→ **EXTRACTED RECORDS**:
──────────────────────────────
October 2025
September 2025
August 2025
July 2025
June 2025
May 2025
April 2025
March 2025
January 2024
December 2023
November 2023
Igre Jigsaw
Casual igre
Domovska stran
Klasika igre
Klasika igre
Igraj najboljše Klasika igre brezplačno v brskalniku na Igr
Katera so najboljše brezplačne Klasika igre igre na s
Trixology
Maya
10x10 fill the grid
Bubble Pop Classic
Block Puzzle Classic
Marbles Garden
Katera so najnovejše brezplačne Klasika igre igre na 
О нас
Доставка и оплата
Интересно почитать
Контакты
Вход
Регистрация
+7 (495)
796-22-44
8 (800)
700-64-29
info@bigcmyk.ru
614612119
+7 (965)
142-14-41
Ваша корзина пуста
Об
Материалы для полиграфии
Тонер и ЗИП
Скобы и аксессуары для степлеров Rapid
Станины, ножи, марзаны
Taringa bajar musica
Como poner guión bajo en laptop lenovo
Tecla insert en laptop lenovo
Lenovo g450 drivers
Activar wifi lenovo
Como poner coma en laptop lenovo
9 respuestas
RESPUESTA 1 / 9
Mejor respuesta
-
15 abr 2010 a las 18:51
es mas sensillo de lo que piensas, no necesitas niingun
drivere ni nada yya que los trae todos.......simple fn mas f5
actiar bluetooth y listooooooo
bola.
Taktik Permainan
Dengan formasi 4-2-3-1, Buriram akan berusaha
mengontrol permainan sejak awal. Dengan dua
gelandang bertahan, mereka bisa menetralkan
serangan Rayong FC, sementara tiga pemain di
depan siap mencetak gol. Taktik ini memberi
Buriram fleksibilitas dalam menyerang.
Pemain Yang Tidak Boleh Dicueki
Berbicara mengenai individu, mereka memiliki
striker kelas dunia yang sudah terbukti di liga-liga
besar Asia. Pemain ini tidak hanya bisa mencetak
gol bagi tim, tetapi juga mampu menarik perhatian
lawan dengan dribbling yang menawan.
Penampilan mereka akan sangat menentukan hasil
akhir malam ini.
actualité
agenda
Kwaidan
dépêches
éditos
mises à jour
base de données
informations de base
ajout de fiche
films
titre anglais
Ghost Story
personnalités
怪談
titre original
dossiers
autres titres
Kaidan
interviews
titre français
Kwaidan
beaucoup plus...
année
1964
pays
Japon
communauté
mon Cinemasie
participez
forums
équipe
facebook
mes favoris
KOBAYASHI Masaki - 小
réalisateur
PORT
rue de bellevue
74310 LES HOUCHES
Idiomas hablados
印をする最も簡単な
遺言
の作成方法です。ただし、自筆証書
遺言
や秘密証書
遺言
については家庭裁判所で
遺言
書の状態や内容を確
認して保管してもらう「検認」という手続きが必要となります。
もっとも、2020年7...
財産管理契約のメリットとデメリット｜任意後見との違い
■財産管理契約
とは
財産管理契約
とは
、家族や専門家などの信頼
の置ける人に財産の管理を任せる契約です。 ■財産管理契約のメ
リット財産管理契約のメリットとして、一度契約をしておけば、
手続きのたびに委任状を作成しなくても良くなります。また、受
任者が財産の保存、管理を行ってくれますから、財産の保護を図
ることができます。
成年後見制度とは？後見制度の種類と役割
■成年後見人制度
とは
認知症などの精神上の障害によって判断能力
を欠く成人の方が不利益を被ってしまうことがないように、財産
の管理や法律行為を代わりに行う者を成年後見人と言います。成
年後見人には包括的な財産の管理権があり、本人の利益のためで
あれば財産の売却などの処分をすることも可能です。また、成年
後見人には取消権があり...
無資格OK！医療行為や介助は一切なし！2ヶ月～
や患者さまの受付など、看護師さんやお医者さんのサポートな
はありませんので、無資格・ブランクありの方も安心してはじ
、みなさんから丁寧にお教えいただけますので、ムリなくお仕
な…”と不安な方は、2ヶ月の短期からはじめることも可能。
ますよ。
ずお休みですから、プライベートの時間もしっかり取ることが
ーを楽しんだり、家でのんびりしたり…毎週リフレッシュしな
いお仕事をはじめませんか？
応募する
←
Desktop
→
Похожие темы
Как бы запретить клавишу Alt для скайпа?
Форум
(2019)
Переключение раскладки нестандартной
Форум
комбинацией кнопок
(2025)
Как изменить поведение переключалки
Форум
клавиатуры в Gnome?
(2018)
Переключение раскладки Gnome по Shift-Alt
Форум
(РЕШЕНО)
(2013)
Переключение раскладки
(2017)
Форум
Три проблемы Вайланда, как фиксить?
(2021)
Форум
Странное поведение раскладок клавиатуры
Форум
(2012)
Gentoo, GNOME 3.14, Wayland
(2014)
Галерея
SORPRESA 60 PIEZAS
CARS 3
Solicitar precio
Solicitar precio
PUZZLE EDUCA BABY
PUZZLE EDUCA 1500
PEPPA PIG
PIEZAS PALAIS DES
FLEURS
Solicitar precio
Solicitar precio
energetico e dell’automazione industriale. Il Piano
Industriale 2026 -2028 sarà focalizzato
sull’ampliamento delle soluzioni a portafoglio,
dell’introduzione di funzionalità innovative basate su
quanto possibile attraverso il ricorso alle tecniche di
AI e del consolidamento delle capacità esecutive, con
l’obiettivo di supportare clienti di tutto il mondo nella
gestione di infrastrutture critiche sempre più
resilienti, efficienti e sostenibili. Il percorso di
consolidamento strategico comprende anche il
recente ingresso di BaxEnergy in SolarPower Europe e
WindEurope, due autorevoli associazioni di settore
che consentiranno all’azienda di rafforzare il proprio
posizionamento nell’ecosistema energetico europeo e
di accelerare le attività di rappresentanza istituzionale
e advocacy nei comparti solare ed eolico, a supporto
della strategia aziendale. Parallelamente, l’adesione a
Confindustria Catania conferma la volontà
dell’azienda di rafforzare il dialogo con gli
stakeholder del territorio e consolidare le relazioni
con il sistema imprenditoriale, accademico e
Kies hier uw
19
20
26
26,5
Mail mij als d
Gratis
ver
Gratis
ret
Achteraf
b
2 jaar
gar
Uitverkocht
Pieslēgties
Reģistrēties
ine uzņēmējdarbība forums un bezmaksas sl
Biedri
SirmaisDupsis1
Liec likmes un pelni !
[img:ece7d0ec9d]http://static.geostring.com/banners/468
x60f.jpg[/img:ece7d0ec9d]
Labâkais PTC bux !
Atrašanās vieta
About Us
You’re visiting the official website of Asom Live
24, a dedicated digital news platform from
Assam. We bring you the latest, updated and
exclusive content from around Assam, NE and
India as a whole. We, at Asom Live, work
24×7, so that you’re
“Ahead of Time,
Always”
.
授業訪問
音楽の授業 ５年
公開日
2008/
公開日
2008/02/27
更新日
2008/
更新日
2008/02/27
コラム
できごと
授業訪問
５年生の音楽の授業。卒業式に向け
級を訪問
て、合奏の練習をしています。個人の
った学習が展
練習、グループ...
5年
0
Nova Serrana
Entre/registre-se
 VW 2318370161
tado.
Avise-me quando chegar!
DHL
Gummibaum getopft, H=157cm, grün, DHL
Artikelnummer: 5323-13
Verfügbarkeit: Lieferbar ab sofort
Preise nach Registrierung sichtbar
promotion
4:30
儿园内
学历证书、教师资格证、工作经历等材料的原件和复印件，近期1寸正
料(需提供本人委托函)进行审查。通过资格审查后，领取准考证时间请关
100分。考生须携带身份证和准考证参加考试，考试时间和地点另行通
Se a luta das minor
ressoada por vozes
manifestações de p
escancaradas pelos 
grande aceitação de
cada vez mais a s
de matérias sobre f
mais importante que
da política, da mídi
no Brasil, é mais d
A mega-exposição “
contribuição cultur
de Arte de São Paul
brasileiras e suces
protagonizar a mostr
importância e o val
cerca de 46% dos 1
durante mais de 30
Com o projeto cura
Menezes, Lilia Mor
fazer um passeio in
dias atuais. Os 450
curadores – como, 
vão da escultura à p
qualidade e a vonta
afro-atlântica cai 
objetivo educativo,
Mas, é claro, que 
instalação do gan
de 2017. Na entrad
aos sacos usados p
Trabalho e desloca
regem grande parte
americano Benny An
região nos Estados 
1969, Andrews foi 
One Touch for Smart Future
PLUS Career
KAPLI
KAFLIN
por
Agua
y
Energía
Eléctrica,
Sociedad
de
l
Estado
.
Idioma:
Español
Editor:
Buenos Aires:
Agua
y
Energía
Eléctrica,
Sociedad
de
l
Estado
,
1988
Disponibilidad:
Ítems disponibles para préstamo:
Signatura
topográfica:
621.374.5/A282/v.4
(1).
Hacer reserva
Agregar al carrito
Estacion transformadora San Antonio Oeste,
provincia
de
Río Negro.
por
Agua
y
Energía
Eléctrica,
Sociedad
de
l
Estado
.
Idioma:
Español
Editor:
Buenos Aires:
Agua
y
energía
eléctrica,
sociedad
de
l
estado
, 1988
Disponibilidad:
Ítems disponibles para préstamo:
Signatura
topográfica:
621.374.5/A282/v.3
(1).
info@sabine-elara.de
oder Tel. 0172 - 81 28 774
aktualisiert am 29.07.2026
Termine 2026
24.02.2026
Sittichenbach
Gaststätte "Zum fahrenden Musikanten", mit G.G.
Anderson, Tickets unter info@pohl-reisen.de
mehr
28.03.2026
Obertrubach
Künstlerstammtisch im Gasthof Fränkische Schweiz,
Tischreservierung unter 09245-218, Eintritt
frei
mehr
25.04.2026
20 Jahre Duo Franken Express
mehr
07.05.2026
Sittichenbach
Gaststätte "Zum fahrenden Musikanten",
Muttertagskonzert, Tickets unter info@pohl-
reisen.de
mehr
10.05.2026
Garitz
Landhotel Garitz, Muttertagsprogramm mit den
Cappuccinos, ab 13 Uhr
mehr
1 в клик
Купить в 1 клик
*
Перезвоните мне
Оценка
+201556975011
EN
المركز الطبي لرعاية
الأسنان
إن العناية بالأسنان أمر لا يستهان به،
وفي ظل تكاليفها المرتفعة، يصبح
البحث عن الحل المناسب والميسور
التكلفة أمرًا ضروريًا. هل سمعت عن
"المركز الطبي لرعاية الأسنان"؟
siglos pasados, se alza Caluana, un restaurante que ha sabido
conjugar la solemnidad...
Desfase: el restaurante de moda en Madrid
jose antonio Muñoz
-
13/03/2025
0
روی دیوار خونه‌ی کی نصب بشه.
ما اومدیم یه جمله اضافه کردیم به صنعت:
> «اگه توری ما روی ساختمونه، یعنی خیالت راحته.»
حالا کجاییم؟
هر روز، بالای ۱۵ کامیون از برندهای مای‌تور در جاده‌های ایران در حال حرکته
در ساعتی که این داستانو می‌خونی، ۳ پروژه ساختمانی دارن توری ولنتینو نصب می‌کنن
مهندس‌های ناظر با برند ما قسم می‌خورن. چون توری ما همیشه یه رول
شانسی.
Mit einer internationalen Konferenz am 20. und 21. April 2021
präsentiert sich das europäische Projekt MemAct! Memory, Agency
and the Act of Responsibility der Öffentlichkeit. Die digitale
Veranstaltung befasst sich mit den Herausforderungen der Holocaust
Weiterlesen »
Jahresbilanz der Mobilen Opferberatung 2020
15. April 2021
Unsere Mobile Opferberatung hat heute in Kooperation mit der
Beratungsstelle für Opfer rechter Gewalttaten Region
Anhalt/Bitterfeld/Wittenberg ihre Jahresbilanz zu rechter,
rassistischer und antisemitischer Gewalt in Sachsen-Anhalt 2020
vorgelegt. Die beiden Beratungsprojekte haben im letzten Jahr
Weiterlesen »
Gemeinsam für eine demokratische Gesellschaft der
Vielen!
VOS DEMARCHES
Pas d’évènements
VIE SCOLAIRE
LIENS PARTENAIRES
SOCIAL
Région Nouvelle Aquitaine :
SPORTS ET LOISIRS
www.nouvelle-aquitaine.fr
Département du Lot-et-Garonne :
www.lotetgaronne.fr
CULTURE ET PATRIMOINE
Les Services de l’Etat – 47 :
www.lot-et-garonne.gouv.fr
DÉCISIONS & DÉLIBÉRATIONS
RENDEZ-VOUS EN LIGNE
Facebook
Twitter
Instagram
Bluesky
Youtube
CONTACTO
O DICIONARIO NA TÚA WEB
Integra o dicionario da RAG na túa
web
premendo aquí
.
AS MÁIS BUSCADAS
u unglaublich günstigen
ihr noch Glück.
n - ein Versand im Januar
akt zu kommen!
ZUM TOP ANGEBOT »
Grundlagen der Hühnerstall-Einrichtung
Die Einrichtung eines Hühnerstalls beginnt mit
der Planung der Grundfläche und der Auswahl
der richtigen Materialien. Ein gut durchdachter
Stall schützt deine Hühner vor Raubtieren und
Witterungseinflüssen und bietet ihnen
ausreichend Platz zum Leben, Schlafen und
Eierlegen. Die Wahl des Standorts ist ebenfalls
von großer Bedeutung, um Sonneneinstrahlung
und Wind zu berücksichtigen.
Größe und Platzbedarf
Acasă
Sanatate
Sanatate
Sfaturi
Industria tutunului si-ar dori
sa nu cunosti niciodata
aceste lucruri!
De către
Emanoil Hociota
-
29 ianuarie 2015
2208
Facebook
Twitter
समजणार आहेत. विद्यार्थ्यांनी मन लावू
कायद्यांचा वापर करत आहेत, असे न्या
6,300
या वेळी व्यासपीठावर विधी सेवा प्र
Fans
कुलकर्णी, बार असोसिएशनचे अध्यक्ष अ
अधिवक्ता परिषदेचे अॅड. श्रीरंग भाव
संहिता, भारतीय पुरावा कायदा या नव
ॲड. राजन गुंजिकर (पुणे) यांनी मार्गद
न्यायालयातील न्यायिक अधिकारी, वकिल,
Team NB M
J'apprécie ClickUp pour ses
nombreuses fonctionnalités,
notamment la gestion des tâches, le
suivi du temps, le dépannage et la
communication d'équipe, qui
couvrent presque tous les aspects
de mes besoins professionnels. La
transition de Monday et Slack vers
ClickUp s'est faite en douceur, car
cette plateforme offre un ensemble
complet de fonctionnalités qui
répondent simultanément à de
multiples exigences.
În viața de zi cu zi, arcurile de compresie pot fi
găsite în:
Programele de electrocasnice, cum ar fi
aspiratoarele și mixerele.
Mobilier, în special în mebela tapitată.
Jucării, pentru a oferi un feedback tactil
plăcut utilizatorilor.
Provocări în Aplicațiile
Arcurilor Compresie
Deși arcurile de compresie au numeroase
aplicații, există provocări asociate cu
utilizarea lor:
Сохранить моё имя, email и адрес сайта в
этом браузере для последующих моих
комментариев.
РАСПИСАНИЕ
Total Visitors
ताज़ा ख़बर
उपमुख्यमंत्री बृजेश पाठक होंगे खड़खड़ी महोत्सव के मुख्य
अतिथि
──────────────────────────────
From the records above, print exactly the lines that run from the line with "quanto possibile attraverso" to the line with "recente ingresso di", inclusive.

→ **OUTPUT OF THE TASK**:
quanto possibile attraverso il ricorso alle tecniche di
AI e del consolidamento delle capacità esecutive, con
l’obiettivo di supportare clienti di tutto il mondo nella
gestione di infrastrutture critiche sempre più
resilienti, efficienti e sostenibili. Il percorso di
consolidamento strategico comprende anche il
recente ingresso di BaxEnergy in SolarPower Europe e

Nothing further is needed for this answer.